Rohingya influx — a brewing crisis

March 17, 2014 11:30 pm | Updated November 16, 2021 07:57 pm IST - Kolkata:

A steady influx of Rohingya Muslims into West Bengal via Bangladesh is causing concern to the security establishment. The Rohingyas live in Myanmar’s Rakhine State, which lies northwest of Bangladesh’s Chittagong Division.

A senior intelligence official told The Hindu that “more than one thousand” Rohingya refugees had been detained and sent to prisons in the State in the last six months.

But the West Bengal government has no clear idea of the actual number of the undocumented immigrants who entered the State in the pat few years. On the one hand, the influx is becoming a “security risk” and, on the other, it is snowballing into a major humanitarian crisis, officials agree.

According to a 1983 state-sponsored census (in the then Burma), which was questioned by observers, Rakhine has nearly four million people. Among at least a dozen ethnic groups, Buddhist Rakhines and Muslim Rohingyas are a clear majority and almost equal in number.

Now, after 30 years, with another census coming in another month in Myanmar, which is on the road to democracy, Rohingyas are facing a stark future.

“They are not considered Burmese citizens under the Citizenship Law and hence they are desperately trying to move out of Myanmar as they know they will be victimised,” said a Home Ministry official.

In a massive riot in Rakhine in 2012, tens of thousands of Rohingya Muslims were displaced, several people were killed and property was looted. Buddhist Rakhines suffered heavy losses as well.

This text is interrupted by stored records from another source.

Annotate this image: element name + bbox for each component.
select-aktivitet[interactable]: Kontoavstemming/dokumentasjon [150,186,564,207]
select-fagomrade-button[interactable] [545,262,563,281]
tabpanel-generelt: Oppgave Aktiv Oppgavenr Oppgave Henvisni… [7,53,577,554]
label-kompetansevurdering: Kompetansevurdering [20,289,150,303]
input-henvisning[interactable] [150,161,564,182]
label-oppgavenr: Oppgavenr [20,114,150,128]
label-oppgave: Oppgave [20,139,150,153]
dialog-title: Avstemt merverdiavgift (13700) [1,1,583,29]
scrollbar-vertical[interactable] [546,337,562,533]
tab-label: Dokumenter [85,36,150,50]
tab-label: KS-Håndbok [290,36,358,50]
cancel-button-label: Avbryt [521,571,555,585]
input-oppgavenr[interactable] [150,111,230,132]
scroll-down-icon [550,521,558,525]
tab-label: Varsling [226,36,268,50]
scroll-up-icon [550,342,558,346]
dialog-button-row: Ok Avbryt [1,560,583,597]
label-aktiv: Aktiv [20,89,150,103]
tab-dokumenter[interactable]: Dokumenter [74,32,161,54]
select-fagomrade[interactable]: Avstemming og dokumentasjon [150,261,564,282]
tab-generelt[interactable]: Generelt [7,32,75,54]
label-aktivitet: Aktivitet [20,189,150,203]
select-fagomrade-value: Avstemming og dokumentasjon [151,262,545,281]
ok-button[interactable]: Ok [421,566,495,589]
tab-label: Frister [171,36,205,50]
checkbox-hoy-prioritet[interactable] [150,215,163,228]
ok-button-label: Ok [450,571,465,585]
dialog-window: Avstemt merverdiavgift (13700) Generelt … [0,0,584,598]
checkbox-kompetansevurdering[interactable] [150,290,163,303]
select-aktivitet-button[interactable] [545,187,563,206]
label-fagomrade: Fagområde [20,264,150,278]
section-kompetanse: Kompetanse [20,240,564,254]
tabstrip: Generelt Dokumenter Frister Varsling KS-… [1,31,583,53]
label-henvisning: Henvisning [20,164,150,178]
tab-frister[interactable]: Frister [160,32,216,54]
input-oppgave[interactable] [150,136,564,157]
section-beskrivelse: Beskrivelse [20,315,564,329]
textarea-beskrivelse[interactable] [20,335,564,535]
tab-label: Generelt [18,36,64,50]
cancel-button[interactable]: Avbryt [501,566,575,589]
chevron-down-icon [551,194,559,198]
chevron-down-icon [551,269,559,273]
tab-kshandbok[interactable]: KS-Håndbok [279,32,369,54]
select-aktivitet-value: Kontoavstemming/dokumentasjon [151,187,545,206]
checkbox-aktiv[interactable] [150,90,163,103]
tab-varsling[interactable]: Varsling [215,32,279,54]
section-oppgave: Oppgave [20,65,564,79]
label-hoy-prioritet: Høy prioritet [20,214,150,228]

Myanmar has about 800, 000 stateless Rohingyas, without access to basic healthcare or education.

Since 2013, as the influx of Ronhingyas increased, Bangladesh has closed its door to one of the most “persecuted minorities” in the world, saying they are not Bangladeshis. While earlier it allowed a restricted number to enter the country (about 30,000 registered Rohingyas, supported by the U.N. High Commissioner for Refugees), Dhaka is not ready to accept any more refugees.

So, sandwiched between the Buddhist-dominated Myanmar and Muslim-dominated Bangladesh, the Rohingyas are entering India via northeast, say officials. But “this is not good news for us,” a senior Home Ministry official said.

The refugees detained under the Foreigners Act, 1946 are now supposed be sent to the Tihar jail in New Delhi as the UNHCR has jurisdiction only in Tihar.

Once they get refugee status, they will be sent to India’s only refugee camp, which is in Jammu.

“But we do not know when that will happen, as it is not easy to send so many people,” said an official at Alipore jail here.